Segundo a médica nórdica, citando números da UNRWA, o número de vítimas mortais dos mais recentes ataques israelitas aproxima-se de 200 [em 17 de julho; já são 530 nesta segunda (21)] e o de feridos já ultrapassa os mil. “Cerca de um terço dos hospitalizados são crianças; entre os mortos identificados estão, até agora, 34 crianças [quase 100, segundo números atualizados].

“Não consigo entender como os principais dirigentes mundiais, especialmente os da União Europeia, que tanto falam dos direitos humanos, conseguem ficar impávidos perante um extermínio organizado metodicamente através do funcionamento do mais eficaz laboratório terrorista destes tempos”, declara Ingrid. “Não há eliminações seletivas”, afirma a médica. “Cada vez que os israelenses montam uma ação para liquidar um suposto operacional da resistência morrem dezenas de pessoas, desaparecem famílias inteiras, numerosas casas são arrasadas”, acrescenta.

“Em Gaza, os que não estamos mortos apenas esperamos a nossa vez”, diz Hashem Kassim, um médico de Khan Yunis que se desdobra através de vários postos clínicos onde se prestam primeiros socorros e se organiza o envio dos feridos para o hospital de Shifa, em Gaza. “Socorremos hoje uma pessoa e ela, amanhã, pode sucumbir num outro ataque.
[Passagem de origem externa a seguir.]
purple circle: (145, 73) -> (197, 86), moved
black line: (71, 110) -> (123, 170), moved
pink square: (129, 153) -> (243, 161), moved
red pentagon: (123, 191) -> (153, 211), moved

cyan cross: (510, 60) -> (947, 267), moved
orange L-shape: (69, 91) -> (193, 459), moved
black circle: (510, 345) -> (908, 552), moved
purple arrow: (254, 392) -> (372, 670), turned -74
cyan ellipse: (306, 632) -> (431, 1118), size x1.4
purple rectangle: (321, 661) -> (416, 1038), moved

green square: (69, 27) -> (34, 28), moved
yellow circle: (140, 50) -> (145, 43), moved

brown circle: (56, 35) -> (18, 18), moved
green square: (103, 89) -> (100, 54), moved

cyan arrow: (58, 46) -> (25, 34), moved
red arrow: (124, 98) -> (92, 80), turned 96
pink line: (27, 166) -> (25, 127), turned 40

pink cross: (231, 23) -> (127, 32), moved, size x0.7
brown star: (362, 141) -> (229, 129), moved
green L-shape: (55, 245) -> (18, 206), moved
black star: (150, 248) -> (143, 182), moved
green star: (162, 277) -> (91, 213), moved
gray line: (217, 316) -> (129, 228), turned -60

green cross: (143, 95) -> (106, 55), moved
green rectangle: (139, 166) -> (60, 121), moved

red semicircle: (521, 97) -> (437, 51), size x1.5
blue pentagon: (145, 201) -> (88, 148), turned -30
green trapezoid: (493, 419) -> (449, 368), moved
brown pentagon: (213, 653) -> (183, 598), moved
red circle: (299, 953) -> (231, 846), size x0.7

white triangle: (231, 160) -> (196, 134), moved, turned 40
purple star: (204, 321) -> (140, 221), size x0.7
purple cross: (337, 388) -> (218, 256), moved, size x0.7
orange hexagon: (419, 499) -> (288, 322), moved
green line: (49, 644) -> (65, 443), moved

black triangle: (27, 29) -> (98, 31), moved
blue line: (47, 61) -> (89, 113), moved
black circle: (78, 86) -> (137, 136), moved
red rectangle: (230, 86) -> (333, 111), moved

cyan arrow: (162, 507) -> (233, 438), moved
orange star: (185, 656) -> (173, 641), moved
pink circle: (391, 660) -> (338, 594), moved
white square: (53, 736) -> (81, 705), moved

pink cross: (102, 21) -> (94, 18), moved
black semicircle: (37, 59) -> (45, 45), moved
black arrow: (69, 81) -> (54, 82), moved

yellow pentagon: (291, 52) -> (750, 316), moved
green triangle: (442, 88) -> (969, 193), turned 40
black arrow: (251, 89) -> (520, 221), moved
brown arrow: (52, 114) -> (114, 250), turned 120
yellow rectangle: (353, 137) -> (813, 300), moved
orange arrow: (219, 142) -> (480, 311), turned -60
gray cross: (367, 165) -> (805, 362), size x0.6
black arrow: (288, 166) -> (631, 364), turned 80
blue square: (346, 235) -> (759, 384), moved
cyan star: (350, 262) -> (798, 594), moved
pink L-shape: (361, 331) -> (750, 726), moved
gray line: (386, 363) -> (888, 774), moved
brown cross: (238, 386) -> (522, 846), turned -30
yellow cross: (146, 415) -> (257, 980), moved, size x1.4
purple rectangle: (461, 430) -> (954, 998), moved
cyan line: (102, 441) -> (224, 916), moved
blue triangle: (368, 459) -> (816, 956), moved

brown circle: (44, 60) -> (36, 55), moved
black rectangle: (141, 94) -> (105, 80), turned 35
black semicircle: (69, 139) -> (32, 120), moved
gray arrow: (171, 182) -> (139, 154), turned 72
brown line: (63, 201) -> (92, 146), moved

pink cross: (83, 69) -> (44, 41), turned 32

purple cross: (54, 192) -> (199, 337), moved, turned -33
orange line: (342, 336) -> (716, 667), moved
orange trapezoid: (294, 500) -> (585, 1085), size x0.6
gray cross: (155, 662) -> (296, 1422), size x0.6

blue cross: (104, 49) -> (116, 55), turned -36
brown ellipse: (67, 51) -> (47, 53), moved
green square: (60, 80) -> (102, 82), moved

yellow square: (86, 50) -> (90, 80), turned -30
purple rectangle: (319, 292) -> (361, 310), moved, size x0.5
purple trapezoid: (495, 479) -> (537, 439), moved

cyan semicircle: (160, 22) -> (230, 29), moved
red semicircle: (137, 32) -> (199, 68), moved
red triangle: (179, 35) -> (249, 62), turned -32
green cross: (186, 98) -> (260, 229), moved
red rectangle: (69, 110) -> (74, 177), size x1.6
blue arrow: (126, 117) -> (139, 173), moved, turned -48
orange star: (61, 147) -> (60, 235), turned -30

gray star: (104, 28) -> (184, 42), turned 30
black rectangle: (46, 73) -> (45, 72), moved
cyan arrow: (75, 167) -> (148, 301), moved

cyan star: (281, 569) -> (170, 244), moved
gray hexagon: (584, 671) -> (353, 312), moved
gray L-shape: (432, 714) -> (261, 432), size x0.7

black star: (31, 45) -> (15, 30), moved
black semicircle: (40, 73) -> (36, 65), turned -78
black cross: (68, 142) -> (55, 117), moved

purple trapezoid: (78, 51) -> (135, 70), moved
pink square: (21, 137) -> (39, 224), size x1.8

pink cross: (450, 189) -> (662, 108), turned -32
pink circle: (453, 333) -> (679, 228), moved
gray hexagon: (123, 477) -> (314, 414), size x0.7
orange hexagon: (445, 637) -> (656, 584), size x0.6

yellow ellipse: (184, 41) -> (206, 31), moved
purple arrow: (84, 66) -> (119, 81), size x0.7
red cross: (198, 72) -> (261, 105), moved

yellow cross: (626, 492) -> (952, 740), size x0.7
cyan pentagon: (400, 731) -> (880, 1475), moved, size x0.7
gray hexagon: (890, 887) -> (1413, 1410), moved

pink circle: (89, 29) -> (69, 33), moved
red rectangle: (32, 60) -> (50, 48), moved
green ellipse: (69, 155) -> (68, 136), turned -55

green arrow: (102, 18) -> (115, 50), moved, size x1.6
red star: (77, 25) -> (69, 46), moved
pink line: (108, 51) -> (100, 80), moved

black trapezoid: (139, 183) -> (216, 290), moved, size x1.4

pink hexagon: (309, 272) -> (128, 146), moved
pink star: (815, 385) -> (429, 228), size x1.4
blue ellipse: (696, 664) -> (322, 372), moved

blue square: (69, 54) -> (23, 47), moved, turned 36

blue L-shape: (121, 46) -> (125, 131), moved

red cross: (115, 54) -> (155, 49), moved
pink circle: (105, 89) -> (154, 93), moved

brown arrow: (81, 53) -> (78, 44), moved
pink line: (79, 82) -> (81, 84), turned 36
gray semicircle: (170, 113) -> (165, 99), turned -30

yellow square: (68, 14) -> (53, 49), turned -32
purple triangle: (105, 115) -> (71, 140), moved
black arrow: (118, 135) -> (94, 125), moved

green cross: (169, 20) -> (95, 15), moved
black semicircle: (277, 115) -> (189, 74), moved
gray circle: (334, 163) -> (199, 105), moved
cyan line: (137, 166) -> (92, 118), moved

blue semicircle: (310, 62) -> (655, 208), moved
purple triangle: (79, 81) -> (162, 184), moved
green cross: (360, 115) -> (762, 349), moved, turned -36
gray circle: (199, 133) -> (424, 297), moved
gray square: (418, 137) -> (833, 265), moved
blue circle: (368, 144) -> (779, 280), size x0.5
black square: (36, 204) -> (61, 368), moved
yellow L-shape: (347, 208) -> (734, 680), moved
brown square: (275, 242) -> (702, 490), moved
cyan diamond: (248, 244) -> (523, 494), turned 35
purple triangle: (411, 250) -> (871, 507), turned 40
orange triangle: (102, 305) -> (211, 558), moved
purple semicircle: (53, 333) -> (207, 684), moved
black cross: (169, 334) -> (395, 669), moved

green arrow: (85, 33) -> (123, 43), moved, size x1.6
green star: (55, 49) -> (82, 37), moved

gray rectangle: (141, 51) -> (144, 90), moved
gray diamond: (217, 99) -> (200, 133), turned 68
Há poucas horas nada pude fazer para salvar a vida a duas crianças vitimadas pela onda de choque da explosão de um drone, engenhos programados para matar em massa – é importante que o mundo tenha a noção disso”.

“Pelo mundo fora parece que as pessoas se esquecem de que estamos cercados”, sublinha o dr. Kassim. “Como é que podem acreditar quando Israel diz que nos avisa antes de bombardear para escaparmos aos ataques? Se saímos de onde estamos só podemos ir para qualquer outro local onde continuamos a ser alvos. Esses avisos são uma mascarada para tentar disfarçar o indisfarçável, isto é, que está em curso, sob o nome de ‘barreira de proteção’, uma operação de extermínio e limpeza étnica”.

Fatma é uma enfermeira egípcia radicada há muitos anos em Gaza e que acompanha o dr. Kassim nas suas missões. "Lembro-me do rosto de cada criança que já vi morrer durante estas agressões israelitas para ‘matar terroristas’, mas não me pergunte quantas foram, o assassinato de uma só já seria crime imperdoável”, revolta-se.

“Repugna-me saber que a poucos quilômetros daqui, numa sofisticada base com todos os confortos, jovens pouco mais que adolescentes manejam estes aviões e as armas teleguiadas atrás de telas eletrônicas, como se fossem jogos de computadores, observando ao pormenor os rostos dos seres humanos que vão assassinando. Esta gente consegue sempre exceder o que supúnhamos ser os limites da degradação humana”, acusa Fatma.